To do:
Show only those lines of the entries where the string "Restraint" is found.

Records excerpted from a collection:
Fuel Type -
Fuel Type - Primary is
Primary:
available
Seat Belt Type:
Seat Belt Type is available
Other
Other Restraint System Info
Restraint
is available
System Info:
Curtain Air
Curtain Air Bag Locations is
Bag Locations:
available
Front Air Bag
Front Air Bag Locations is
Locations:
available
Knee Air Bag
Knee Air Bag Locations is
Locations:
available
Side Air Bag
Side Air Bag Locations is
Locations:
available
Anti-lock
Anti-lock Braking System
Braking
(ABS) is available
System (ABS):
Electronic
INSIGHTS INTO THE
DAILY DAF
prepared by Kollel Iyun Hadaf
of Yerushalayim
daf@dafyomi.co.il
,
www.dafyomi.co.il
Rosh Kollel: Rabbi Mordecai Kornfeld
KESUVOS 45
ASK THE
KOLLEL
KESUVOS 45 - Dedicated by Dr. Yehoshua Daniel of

...

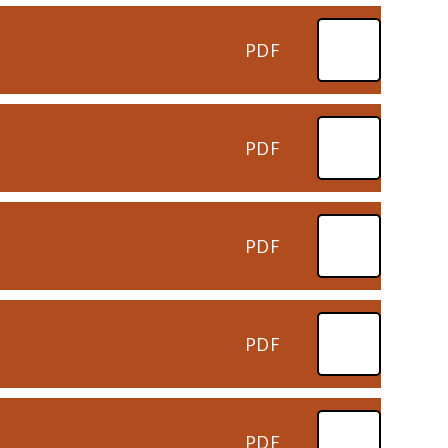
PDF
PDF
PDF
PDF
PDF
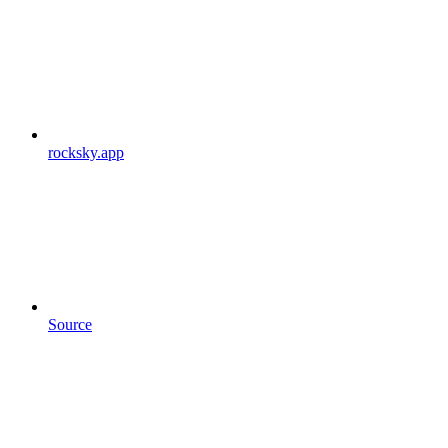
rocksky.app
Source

==

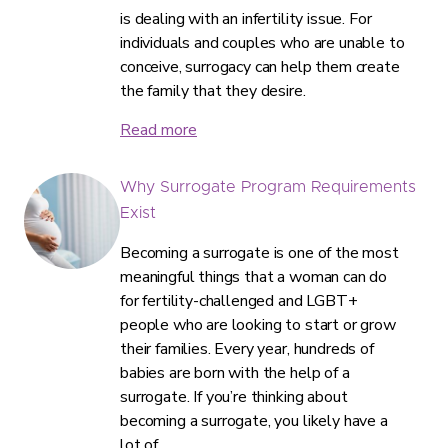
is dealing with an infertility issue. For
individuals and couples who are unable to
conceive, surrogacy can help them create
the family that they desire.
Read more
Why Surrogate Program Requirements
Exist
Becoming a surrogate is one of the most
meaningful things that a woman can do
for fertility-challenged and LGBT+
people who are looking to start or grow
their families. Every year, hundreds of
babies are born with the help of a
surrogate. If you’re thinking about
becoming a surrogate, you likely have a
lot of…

Written solution:
Other Restraint System Info
Restraint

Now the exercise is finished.